The next day was a Saturday, and I spent the entire day in a cold sweat of anxiety. My family is part of a church small-group, and every month we meet at each others’ houses for dinner. This particular Saturday, we were meeting at the fanciest, richest house of the entire group. I was completely overwhelmed. I don’t think I said over five words throughout the entire dinner, and I was eager to get home early. Then I saw my best friend, Brandon, sneak into the dark living room. Brandon is a silent, awkward sophomore at Alameda High. Not one to talk much, he spends most of his time playing MineCraft on his laptop. He has been one of my best friends for my whole life, but we have never once had a truly serious conversation. On a whim, I followed him into the huge, pitch dark living room. He was sitting and playing on his Nintendo DS. I sat on the armchair across from him. We were quiet for a long time, not talking, just listening to each others’ thoughts, communicating without any words, knowing we had both escaped for the exact same reason. After a while he invited me to watch him play. We sat on the squashy red couch together and watched his little boxy character battle monsters and collect Pokemon. Soon we were talking, discussing weird dreams and awkward friends, embarrassing moments, bad teachers. I don’t think I’ve ever laughed so hard as I did on that one night.

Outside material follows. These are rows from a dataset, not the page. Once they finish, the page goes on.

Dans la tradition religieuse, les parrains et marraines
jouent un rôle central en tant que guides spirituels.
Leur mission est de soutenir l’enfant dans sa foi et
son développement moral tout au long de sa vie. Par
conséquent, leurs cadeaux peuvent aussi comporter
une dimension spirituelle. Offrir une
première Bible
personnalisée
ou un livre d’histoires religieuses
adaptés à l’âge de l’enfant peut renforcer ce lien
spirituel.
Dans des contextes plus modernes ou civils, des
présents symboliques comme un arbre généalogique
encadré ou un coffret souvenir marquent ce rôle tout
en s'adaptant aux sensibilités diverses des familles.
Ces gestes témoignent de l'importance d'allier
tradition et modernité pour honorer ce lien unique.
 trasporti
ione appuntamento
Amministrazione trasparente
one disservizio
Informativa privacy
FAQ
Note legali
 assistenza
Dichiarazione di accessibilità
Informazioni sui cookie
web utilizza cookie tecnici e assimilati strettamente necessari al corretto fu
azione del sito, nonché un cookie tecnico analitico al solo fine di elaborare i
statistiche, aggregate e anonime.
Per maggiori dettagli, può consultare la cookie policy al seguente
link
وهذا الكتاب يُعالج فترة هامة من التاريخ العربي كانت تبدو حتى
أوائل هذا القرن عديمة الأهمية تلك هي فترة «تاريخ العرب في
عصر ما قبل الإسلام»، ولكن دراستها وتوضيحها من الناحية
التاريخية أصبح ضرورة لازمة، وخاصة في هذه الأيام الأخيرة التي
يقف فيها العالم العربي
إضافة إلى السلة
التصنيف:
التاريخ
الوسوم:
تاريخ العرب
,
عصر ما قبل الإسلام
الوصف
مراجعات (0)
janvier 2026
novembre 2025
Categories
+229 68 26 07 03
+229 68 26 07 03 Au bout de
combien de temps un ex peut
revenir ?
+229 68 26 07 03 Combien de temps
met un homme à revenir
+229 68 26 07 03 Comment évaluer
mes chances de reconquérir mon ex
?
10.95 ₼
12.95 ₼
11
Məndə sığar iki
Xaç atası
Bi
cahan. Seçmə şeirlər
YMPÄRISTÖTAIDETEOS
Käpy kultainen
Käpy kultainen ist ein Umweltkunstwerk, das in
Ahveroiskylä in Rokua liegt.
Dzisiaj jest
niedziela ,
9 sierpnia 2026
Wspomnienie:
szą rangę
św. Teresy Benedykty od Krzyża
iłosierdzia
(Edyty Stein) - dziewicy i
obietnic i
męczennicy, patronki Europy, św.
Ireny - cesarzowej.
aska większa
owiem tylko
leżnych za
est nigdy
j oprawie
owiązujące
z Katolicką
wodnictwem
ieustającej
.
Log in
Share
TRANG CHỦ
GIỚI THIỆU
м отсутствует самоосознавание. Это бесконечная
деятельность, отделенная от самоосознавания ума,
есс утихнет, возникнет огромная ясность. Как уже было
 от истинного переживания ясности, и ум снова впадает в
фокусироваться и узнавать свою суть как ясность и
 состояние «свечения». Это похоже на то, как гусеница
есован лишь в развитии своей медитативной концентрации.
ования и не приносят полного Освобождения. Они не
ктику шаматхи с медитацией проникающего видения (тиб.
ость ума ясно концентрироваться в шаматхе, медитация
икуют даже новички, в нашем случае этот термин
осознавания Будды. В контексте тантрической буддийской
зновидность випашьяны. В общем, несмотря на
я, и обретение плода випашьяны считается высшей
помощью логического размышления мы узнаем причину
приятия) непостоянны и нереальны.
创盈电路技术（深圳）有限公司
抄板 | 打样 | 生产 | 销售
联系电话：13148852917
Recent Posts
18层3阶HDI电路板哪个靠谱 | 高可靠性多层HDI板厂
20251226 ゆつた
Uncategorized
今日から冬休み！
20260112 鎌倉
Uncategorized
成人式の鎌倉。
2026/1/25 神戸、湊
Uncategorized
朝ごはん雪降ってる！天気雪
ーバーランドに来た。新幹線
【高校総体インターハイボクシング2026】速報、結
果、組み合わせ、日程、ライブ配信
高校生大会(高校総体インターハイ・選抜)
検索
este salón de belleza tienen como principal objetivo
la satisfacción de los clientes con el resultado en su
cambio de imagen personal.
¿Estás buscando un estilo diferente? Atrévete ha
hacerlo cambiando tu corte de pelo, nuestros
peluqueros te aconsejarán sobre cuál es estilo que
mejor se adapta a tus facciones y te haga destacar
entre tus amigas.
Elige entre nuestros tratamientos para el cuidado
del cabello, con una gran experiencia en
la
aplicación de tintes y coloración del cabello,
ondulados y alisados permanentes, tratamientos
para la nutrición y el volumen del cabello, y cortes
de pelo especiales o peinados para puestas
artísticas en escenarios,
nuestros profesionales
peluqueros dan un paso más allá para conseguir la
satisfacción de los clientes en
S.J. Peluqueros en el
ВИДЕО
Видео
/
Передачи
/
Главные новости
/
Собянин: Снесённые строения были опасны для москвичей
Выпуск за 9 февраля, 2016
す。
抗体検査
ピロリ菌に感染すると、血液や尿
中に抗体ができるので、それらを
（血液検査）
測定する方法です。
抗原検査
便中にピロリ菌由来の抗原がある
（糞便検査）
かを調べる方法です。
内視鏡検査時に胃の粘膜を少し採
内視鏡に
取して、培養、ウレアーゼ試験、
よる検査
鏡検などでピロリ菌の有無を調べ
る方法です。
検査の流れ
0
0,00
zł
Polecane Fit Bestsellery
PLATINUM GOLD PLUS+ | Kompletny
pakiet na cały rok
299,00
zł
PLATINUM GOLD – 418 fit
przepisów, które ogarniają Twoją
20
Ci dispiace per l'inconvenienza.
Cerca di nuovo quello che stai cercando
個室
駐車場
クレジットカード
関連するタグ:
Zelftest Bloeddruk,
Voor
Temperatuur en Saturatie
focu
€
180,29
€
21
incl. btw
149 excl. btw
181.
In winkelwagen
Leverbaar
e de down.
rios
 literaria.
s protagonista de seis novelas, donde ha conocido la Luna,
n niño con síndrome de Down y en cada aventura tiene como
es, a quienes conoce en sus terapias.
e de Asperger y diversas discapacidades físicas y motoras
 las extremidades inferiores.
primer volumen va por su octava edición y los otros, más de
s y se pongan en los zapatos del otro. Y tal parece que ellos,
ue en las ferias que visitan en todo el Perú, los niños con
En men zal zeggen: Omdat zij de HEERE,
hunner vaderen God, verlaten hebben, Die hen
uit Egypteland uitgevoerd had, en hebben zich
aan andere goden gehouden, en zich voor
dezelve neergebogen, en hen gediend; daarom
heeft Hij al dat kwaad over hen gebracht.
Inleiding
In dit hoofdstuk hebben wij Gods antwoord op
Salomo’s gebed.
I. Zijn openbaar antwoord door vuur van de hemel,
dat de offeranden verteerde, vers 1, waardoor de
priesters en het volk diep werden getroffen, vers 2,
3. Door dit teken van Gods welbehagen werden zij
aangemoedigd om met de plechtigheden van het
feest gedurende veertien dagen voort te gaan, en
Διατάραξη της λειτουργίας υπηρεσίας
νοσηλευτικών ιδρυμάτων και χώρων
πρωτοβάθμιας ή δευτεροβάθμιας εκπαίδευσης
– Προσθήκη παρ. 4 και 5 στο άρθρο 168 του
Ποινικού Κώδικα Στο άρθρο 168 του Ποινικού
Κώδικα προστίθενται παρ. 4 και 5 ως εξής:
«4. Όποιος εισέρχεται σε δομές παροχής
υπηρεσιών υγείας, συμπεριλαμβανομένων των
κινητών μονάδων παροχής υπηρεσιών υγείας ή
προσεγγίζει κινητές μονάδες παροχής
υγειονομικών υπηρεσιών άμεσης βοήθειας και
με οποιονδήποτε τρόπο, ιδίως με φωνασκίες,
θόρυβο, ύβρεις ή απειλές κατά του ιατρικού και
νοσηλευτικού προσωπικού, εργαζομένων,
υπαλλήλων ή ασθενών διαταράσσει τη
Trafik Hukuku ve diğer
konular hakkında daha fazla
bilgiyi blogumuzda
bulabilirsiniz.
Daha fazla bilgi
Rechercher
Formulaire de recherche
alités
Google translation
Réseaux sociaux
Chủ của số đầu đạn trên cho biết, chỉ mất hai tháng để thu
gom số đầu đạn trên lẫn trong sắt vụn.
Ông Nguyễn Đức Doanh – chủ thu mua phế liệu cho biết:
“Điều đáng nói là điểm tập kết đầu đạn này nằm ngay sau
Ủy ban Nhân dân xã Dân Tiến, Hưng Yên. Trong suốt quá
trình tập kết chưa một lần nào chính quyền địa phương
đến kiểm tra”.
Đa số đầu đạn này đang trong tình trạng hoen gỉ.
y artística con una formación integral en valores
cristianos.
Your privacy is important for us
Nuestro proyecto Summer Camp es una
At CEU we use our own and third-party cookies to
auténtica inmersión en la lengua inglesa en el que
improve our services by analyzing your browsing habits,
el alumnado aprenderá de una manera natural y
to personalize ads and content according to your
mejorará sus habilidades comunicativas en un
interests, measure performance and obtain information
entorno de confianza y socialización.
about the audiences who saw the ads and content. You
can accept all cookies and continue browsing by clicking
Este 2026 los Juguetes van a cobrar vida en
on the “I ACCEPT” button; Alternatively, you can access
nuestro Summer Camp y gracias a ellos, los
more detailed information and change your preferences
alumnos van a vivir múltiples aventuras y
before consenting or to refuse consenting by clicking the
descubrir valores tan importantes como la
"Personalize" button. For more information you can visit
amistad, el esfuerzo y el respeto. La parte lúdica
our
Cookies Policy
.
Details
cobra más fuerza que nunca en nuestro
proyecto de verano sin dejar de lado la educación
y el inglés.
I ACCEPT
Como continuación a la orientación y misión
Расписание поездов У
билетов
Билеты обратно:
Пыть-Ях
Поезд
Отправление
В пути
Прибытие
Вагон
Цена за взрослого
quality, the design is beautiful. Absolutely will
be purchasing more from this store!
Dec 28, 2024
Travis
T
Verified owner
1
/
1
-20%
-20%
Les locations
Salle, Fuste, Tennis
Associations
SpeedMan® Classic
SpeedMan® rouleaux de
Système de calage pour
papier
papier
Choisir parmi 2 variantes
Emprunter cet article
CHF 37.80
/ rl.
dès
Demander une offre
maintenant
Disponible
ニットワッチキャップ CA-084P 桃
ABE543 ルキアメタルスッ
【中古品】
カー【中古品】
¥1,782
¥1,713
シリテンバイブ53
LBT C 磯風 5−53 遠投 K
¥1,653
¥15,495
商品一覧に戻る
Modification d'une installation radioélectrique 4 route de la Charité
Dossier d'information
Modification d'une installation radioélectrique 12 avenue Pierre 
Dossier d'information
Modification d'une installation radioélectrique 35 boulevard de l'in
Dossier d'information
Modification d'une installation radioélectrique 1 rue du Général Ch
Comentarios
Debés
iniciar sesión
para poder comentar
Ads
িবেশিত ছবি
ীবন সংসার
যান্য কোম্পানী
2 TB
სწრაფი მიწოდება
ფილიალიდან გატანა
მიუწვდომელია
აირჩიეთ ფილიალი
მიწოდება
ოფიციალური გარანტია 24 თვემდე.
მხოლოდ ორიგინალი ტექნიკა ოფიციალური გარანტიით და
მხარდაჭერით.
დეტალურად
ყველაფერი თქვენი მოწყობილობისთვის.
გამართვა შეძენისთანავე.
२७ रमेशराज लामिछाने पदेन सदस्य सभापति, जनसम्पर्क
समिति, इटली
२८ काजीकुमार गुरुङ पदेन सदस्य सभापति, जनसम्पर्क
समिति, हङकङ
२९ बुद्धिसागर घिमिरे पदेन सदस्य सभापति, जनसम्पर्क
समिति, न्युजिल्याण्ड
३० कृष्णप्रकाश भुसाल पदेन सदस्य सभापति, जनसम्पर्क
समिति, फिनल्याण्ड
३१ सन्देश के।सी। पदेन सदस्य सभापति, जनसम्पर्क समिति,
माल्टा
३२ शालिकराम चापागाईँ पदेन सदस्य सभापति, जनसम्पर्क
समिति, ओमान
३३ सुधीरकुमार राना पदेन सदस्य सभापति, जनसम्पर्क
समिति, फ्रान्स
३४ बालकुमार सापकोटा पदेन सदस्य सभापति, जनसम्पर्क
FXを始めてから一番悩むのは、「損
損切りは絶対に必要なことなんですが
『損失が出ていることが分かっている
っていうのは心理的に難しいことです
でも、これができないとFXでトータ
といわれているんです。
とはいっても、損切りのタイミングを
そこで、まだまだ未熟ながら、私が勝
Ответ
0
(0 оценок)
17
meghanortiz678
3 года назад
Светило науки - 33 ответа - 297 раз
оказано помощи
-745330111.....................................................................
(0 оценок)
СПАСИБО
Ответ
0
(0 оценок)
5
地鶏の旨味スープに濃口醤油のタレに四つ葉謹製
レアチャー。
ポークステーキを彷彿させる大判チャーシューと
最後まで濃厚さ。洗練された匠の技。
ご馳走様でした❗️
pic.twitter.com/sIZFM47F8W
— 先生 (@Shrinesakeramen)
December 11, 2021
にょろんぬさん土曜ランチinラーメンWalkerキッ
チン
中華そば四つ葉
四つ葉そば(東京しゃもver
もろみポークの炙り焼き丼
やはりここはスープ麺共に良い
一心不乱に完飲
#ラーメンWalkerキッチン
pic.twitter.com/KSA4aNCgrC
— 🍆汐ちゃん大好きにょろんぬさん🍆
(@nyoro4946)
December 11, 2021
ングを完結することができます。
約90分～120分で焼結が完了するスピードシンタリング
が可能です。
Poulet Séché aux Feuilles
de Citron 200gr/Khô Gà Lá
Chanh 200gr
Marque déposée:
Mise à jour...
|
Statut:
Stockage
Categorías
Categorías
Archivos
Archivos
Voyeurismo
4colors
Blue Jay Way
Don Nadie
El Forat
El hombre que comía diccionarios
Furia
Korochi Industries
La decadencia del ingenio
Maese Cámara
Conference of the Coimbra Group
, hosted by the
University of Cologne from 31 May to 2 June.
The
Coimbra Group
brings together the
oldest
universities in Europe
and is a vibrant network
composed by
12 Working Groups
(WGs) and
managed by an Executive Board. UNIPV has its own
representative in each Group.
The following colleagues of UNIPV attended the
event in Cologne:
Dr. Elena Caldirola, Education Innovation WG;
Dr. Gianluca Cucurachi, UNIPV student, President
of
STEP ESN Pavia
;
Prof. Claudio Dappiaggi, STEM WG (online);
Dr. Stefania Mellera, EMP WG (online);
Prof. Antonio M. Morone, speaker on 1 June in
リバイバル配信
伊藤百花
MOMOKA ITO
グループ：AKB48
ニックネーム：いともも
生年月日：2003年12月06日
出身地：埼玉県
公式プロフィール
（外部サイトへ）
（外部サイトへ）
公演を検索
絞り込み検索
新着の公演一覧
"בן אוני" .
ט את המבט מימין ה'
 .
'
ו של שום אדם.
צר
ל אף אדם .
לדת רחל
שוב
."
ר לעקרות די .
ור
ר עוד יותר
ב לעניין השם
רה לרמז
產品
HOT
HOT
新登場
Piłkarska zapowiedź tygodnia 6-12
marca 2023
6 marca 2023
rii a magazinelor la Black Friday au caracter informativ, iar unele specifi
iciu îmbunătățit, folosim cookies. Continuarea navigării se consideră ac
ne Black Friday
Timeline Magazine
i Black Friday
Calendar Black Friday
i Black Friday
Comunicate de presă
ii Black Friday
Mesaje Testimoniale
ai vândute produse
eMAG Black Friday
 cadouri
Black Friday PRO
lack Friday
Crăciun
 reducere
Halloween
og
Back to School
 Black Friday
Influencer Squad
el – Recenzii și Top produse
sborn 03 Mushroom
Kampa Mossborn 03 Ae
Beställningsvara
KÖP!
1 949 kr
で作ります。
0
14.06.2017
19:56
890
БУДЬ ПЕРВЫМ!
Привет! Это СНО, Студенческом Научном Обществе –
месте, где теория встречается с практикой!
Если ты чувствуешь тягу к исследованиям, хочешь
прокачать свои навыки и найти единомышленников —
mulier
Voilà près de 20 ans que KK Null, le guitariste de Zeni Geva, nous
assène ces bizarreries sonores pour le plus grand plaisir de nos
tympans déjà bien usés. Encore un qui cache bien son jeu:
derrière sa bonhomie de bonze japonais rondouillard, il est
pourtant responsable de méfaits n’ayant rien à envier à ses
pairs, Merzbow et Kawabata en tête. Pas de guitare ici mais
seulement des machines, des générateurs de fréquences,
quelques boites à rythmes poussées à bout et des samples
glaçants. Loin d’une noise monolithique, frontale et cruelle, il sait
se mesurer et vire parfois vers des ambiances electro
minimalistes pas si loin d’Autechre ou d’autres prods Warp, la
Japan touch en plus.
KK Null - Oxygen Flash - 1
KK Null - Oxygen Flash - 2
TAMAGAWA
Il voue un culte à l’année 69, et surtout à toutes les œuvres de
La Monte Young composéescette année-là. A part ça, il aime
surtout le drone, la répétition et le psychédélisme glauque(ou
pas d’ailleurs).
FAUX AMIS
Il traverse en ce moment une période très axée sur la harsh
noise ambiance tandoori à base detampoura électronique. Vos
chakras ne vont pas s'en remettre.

When I was the absolute furthest from God, He picked me up and stuck me back on my feet. With the help of an empty room, a Nintendo DS, and Brandon VanGelder, God put my pieces back together. There were no tears, no wild embracing, no promises to be a better person, none of that. But that night in late October was nothing less than a miracle.

In his book Tattoos on the Heart, Father Greg Boyle calls miracles “Music with nothing playing”. Like the story of Elijah, God was not in the fire, the earthquake, or the wind storm. God was no less than the faintest whisper. But that whisper was more precious than any praise song or devotion. He was there, and He was taking extreme actions to show that I was extraordinarily loved.

Miracles are constantly happening. The air is thick with them. God sends us these sudden, breath-taking moments to stick us back in the right direction. The more we try to run away, to forget, to believe that we are no good, God continues to call us back, saying that we are worth it and He has a plan. God uses miracles to say that He doesn’t just love us, He is madly and irrevocably IN LOVE with us. And that is all that we ever need to know.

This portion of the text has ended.